С другой стороны, польский литературный Интернет далеко не так развит, как русский. Во многом тут повинно беспрецедентно жесткое польское авторское право. Польский поэт не спешит выкладывать в Фейсбуке только что написанное стихотворение, а дожидается выхода своего очередного сборника, который никогда не появится в Сети в свободном доступе. Так что любителю поэзии одна дорога — в книжный магазин, многие из которых успешно сочетают функции торговой точки и литературного клуба. Так что хорошо это или плохо, но польская поэзия неизбежно становится все более герметичной. А поэт в Польше остается равен самому себе, поскольку никогда и не претендовал на то, чтобы быть «больше, чем поэтом». И это, как ни парадоксально, в стране, где выражение «поэт-пророк» не просто пышная метафора, а вполне обыденная фигура речи применительно к Мицкевичу или Словацкому.
2.
Нынешний облик польской поэзии во многом определили общественные перемены, произошедшие в Польше после 1989 года, когда на первых свободных выборах победила «Солидарность» и в стране, по сути, совершилась бескровная революция, покончившая с коммунистическим режимом. Революция произошла тогда и в польской поэзии. В литературу пришли люди, которые, не стесняясь в выражениях, объявили о радикальном разрыве с прошлым. Молодой краковский поэт Мартин Светлицкий написал тогда в одном из своих программных стихотворений: «Пора захлопнуть картонные двери и открыть окно, / открыть окно и проветрить комнату». Светлицкий и его единомышленники, не желавшие иметь ничего общего с поэзией прошлого, объявили своим предшественникам — в первую очередь, Милошу, Херберту, а также представителям так называемой Новой волны, поэтам поколения 68-го года, — войну и начали выпускать самиздатовский журнал «бруЛион» («чернОвик»), давший название целому поколению нынешних живых классиков польской поэзии. Поэты «бруЛиона» (упомянутый Светлицкий, Мартин Баран, Кшиштоф Яворский, Милош Беджицкий, Мартин Сендецкий, Яцек Подсядло) в самом начале своей литературной деятельности заявили о решительном разрыве с предшест-венниками и подвергли довольно безжалостной критике всю послевоенную польскую поэзию. Ориентировались они в основном на англоязычных поэтов, Дилана Томаса и Фрэнка О’Хару, однако не стоит думать, что настольным чтением дебютантов 90-х были лишь поэты нью-йоркской школы — от влияния ведущих представителей польской Новой волны «бруЛионовцам» уйти все-таки не удалось, а их яростное отрицание предшественников можно объяснить «неврозом влияния»: художник часто внешне отрицает того, кто ему внутренне близок.
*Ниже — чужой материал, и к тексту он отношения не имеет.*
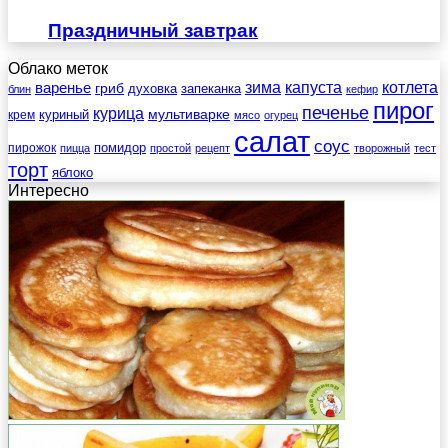
Праздничный завтрак
Облако меток
зима
котлета
варенье
капуста
гриб
духовка
запеканка
блин
кефир
пирог
печенье
курица
мультиварке
куриный
крем
мясо
огурец
салат
соус
помидор
пирожок
пицца
простой
рецепт
творожный
тест
торт
яблоко
Интересно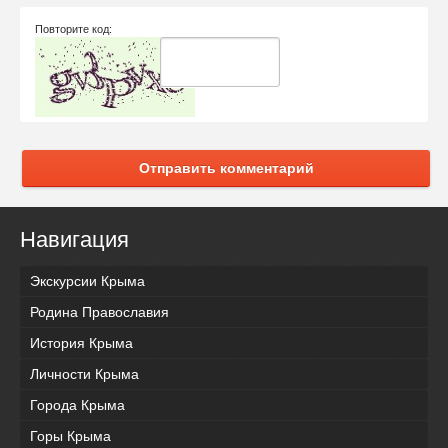
Повторите код:
Отправить комментарий
Навигация
Экскурсии Крыма
Родина Православия
История Крыма
Личности Крыма
Города Крыма
Горы Крыма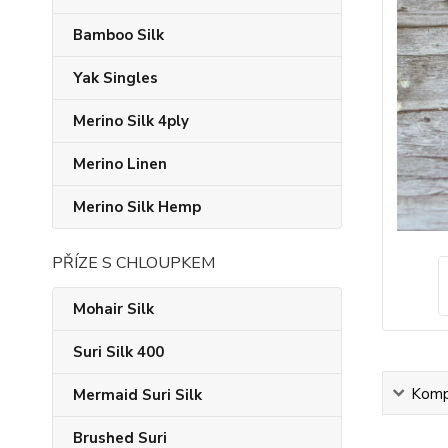
Bamboo Silk
Yak Singles
Merino Silk 4ply
Merino Linen
Merino Silk Hemp
PŘÍZE S CHLOUPKEM
Mohair Silk
Suri Silk 400
Kompl
Mermaid Suri Silk
Brushed Suri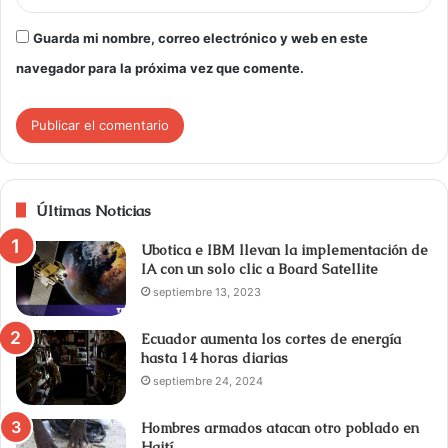
Guarda mi nombre, correo electrónico y web en este
navegador para la próxima vez que comente.
Últimas Noticias
Ubotica e IBM llevan la implementación de
IA con un solo clic a Board Satellite
septiembre 13, 2023
Ecuador aumenta los cortes de energía
hasta 14 horas diarias
septiembre 24, 2024
Hombres armados atacan otro poblado en
Haití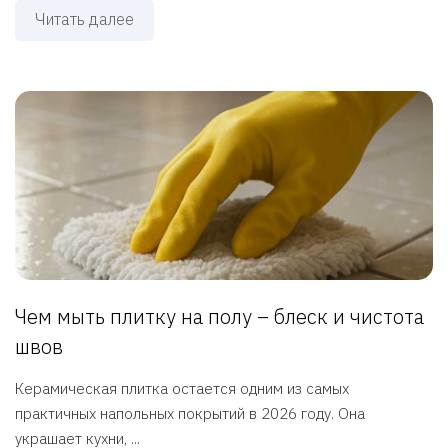
Читать далее
Чем мыть плитку на полу – блеск и чистота
швов
Керамическая плитка остается одним из самых
практичных напольных покрытий в 2026 году. Она
украшает кухни, ...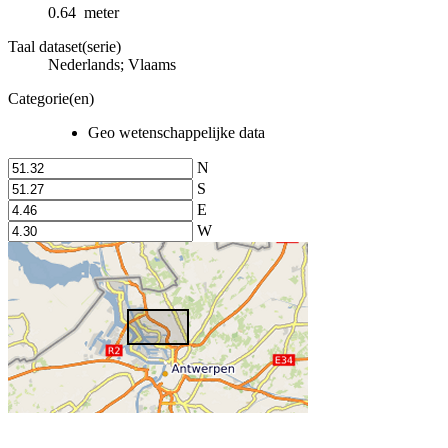
0.64 meter
Taal dataset(serie)
Nederlands; Vlaams
Categorie(en)
Geo wetenschappelijke data
N
S
E
W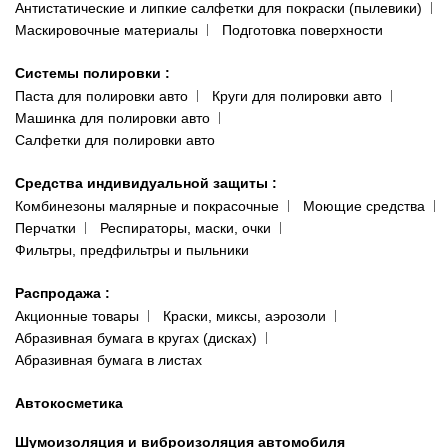
Антистатические и липкие салфетки для покраски (пылевики)
Маскировочные материалы
Подготовка поверхности
Системы полировки
:
Паста для полировки авто
Круги для полировки авто
Машинка для полировки авто
Салфетки для полировки авто
Средства индивидуальной защиты
:
Комбинезоны малярные и покрасочные
Моющие средства
Перчатки
Респираторы, маски, очки
Фильтры, предфильтры и пыльники
Распродажа
:
Акционные товары
Краски, миксы, аэрозоли
Абразивная бумага в кругах (дисках)
Абразивная бумага в листах
Автокосметика
Шумоизоляция и виброизоляция автомобиля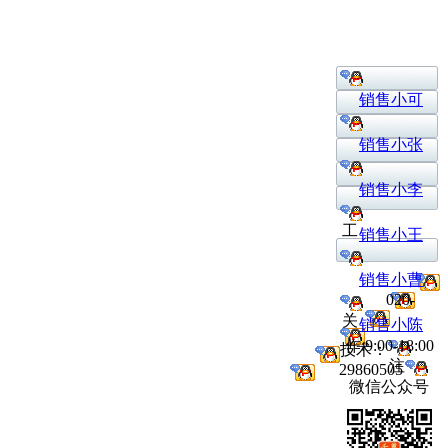
销售小可
销售小张
销售小李
工
销售小王
销售小曹
020-
关
销售小陈
作:9:00-18:00
技术：
注
29860505
微信公众号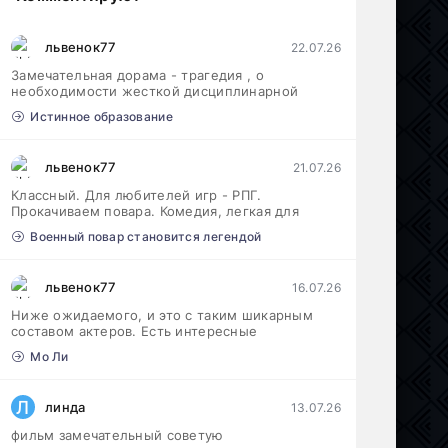
львенок77
22.07.26
Замечательная дорама - трагедия , о
необходимости жесткой дисциплинарной
Истинное образование
львенок77
21.07.26
Классный. Для любителей игр - РПГ.
Прокачиваем повара. Комедия, легкая для
Военный повар становится легендой
львенок77
16.07.26
Ниже ожидаемого, и это с таким шикарным
составом актеров. Есть интересные
Мо Ли
Л
линда
13.07.26
фильм замечательный советую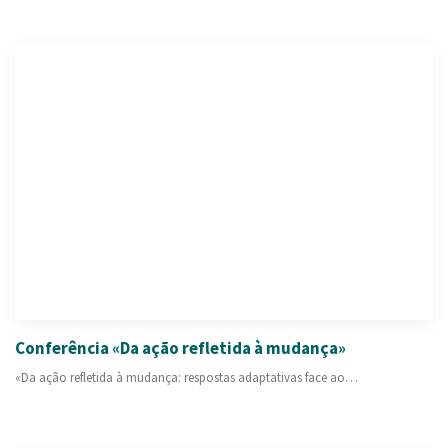
Conferência «Da ação refletida à mudança»
«Da ação refletida à mudança: respostas adaptativas face ao…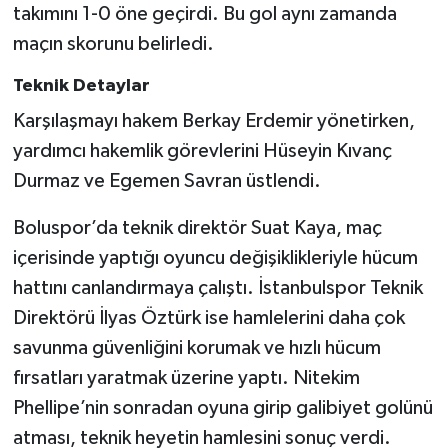
Boks
takımını 1-0 öne geçirdi. Bu gol aynı zamanda
maçın skorunu belirledi.
Güreş
Teknik Detaylar
Halter
Karşılaşmayı hakem Berkay Erdemir yönetirken,
yardımcı hakemlik görevlerini Hüseyin Kıvanç
Motor Sporları
Durmaz ve Egemen Savran üstlendi.
Su Sporları
Boluspor’da teknik direktör Suat Kaya, maç
içerisinde yaptığı oyuncu değişiklikleriyle hücum
Diğer Spor Dalları
hattını canlandırmaya çalıştı. İstanbulspor Teknik
Futbolcular
Direktörü İlyas Öztürk ise hamlelerini daha çok
savunma güvenliğini korumak ve hızlı hücum
fırsatları yaratmak üzerine yaptı. Nitekim
Phellipe’nin sonradan oyuna girip galibiyet golünü
atması, teknik heyetin hamlesini sonuç verdi.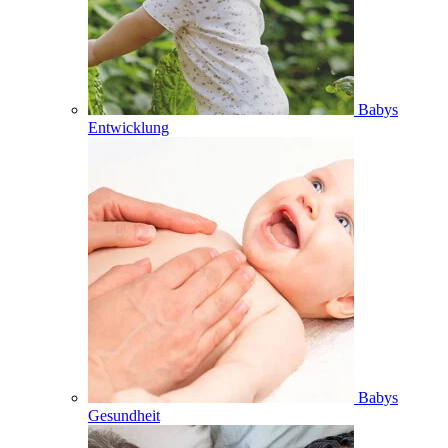
Babys
Entwicklung
Babys
Gesundheit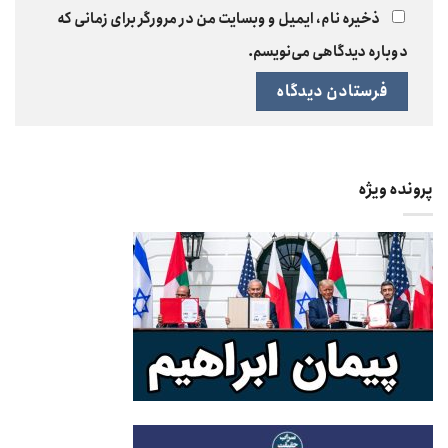
ذخیره نام، ایمیل و وبسایت من در مرورگر برای زمانی که
دوباره دیدگاهی می‌نویسم.
پرونده ویژه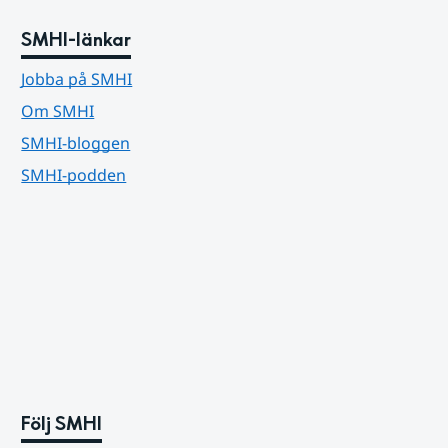
SMHI-länkar
Jobba på SMHI
Om SMHI
SMHI-bloggen
SMHI-podden
Följ SMHI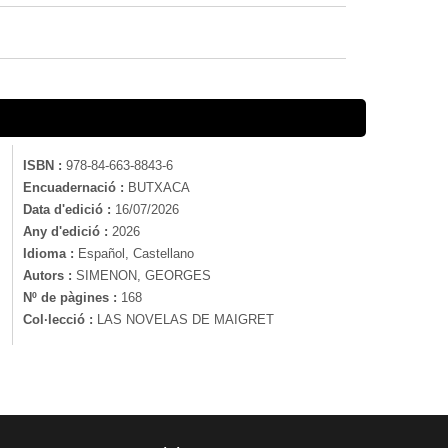
ISBN :
978-84-663-8843-6
Encuadernació :
BUTXACA
Data d'edició :
16/07/2026
Any d'edició :
2026
Idioma :
Español, Castellano
Autors :
SIMENON, GEORGES
Nº de pàgines :
168
Col·lecció :
LAS NOVELAS DE MAIGRET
Из тех, кто пришел в польскую поэзию в начале 90-х, Мартин Светлицкий (род. 1961) уже стал легендой. Критики иногда называют его последним польским поэтом, строчки которого становятся частью языка улицы. Во многом такому раскладу способствует мрачный постпанковский имидж поэта, причудливый сплав его элегантной мизантропии с довольно устойчивой медийностью, а также пользующиеся большой популярностью музыкально-поэтические альбомы, записанные Светлицким с рок-группой «Świetliki» («Светлячки»), их совместные безумные концерты, проходящие при диком скоплении молодежи, с мелодекламацией и камланием. Лирический герой Светлицкого — анархист, едко высмеивающий систему, которая пытается, «не разрешая ничего, запретить все», он сознательно выбирает жить в мире, где, по словам Пастернака, «никто не помнит ничего», ибо только стерев личную историю, можно вспомнить, кто же ты на самом деле. Из текста в текст кочуют у Светлицкого краковские маргиналы с их водкой и забитыми никотином и тяжелым воздухом подворотен легкими (не зря один из самых знаменитых сборников поэта называется «37 стихотворений о водке и сигаретах»). Человеческое бытие, по Светлицкому, — это «разновидность стихийных поминок, на которые попадают случайно… и не помнят, что именно оплакивают», на которых царит жуткая беспробудная «ночь с пятницы на понедельник». При этом поэт не остался в стороне от современных общественно-политических событий, происходящих в Польше. В прошлом году он выпустил очень сильную книгу «Привставшие с колен» — сборник меланхоличных и довольно ядовитых стихотворений в прозе. В оригинале книга носит название «Drobna zmiana», что дословно можно перевести как «Мелкие перемены», — для любого современного поляка очевидно, что оно в шутливой форме отсылает к популистскому лозунгу нынешнего польского правительства «Dobra zmiana» (то есть «Перемены к лучшему»), рассчитанному на обывателя, которому внушается мысль о скором национальном и политико-экономическом возрождении Польши.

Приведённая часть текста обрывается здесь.